In our comparably mild winter chill and shortened days here in the Lower 48, I often find myself thinking of the handful of Alaska residents who, as part of a 1980 congressional act, got to keep their cabins within the 19.2 million acres of the Arctic National Wildlife Refuge in the far northeastern part of the state.
In its fourth season (currently airing at 10 p.m. Sunday nights), “The Last Alaskans” continues its intimate, ongoing portrait of these hardy few, who are determined to persevere in the refuge for as long as they (or their heirs) can maintain this intense yet peaceful lifestyle.
The subjects of the series are separated from one another by dozens and even hundreds of miles in different directions. They show up after the floodwaters and insects retreat each September, intending to live through the winter (part of it with zero sunlight) and work their trap lines, collecting furs to sell next spring.
No electricity, no internet or phone. No media, besides a faintly heard nightly radio show that relays messages to those living remotely.
Set story arc
Each season has followed a set story arc, and it’s somehow surprising to see the episodes are as fresh and uninterrupted as when the show’s cameras first came along: The residents arrive by boat or small airplane, open up their cabins, wash away the summer mold and set about making repairs while the weather is still on their side.
The primary goal during the hasty fall season is to hunt and fish as much as possible, hoping to kill enough moose or caribou to eat for the next five months (brains and all), and, in the case of Tyler and Ashley Selden, catch enough salmon to feed their sled dogs all winter.
If “The Last Alaskans” were required to meet a typical viewer’s (and network executive’s) standards for reality-TV action, it would fail miserably. The hunters often come back empty-handed. The families never argue. Winter comes and they hunker down in between monotonous excursions along the trap lines.
Compared with all the other Alaska shows on Discovery and elsewhere, “The Last Alaskans” is short on camera-needy kooks, drunken brawls, gold-digging desperados and interpersonal conflict. It’s hard to tell one episode from the next.

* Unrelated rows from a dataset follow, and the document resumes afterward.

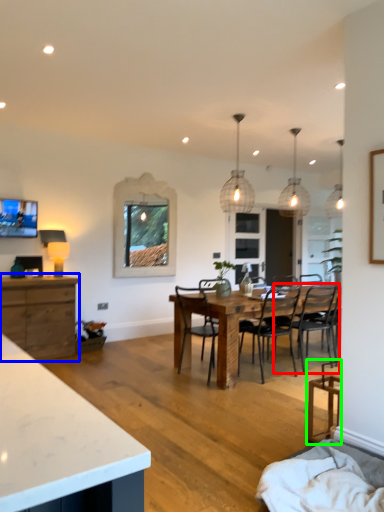 Question: Estimate the real-world distances between objects in this image. Which object is closer to chair (highlighted by a red box), cabinetry (highlighted by a blue box) or chair (highlighted by a green box)?

Choices:
 (A) cabinetry
 (B) chair

Answer: (B) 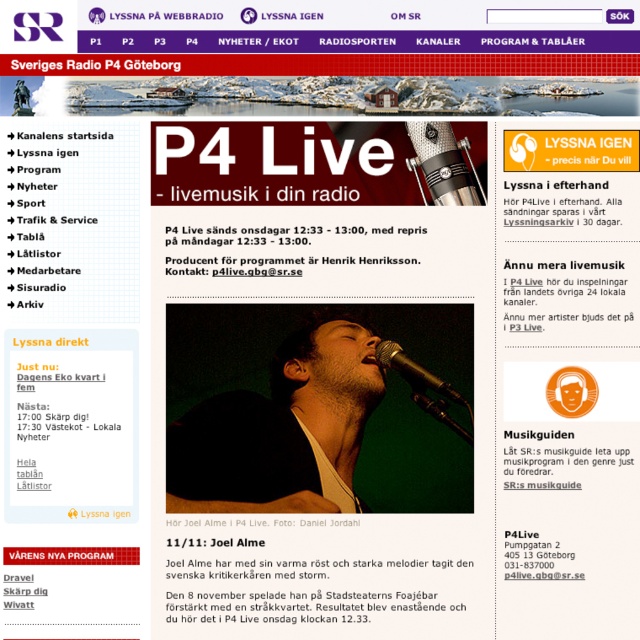 Does silver metallic microphone at center appear under metallic shiny microphone at center?

No, silver metallic microphone at center is not below metallic shiny microphone at center.

Can you confirm if silver metallic microphone at center is smaller than metallic shiny microphone at center?

Indeed, silver metallic microphone at center has a smaller size compared to metallic shiny microphone at center.

Image resolution: width=640 pixels, height=640 pixels. What are the coordinates of `silver metallic microphone at center` in the screenshot? It's located at (442, 164).

Locate an element on the screen. silver metallic microphone at center is located at coordinates (442, 164).

Can you confirm if dark matte jacket at center is positioned below silver metallic microphone at center?

Correct, dark matte jacket at center is located below silver metallic microphone at center.

Is dark matte jacket at center in front of silver metallic microphone at center?

Yes.

Where is `dark matte jacket at center`? dark matte jacket at center is located at coordinates (314, 404).

Can you confirm if dark matte jacket at center is positioned to the right of metallic shiny microphone at center?

Incorrect, dark matte jacket at center is not on the right side of metallic shiny microphone at center.

Locate an element on the screen. Image resolution: width=640 pixels, height=640 pixels. dark matte jacket at center is located at coordinates (314, 404). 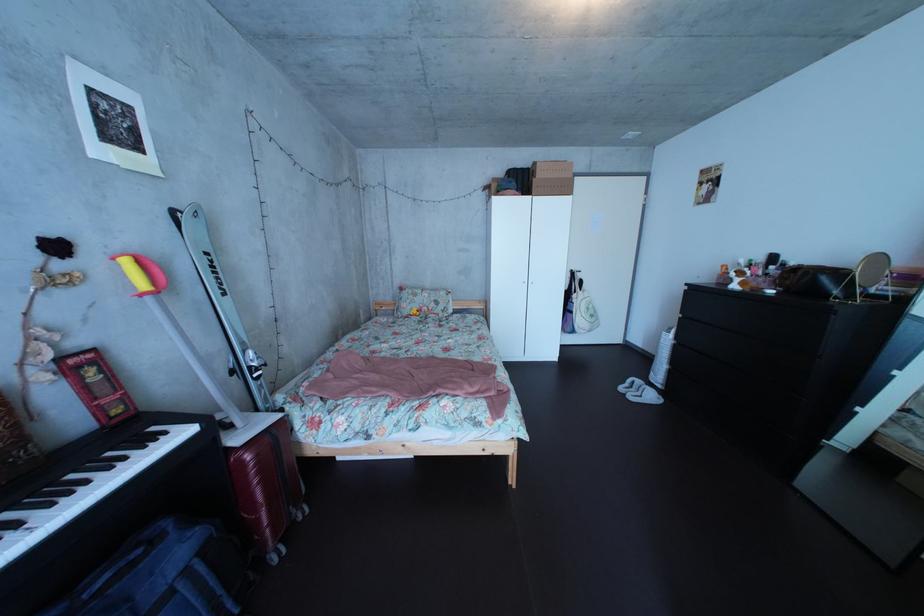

Heimo Korth, who, with his wife, Edna, has lived in the refuge since the 1970s, acts as the consistent, narrative center of the show, explaining to the camera the circle of life as it pertains to nature and hunting, as he’s done probably 100 times. Tyler Selden, too, has held forth an equal number of times about the gratification of living in the refuge.
Do they repeat themselves because the producers keep asking them to? Or is there not much else to discuss, given that “The Last Alaskans” steers far clear of politics and other hot-button issues? Would the show be even better if the subjects weren’t tasked with explaining their every move?
It’s an interesting thought, because as a work of ASMR (autonomous sensory meridian response), “The Last Alaskans” is both visually and aurally addictive. The footage is vividly presented in high-definition, using the latest tricks of the trade: aerial drone cameras capture the vastness of the refuge in a way a widescreen vista cannot quite achieve; the crew has learned to hang just over the shoulder of its subjects without ruining their hunts.
Slow-motion is used to both enhance the beauty and admit that there’s rarely enough going on out here to fill all 41 minutes in a one-hour reality show. The sounds, when nobody’s talking, are mostly wind and water.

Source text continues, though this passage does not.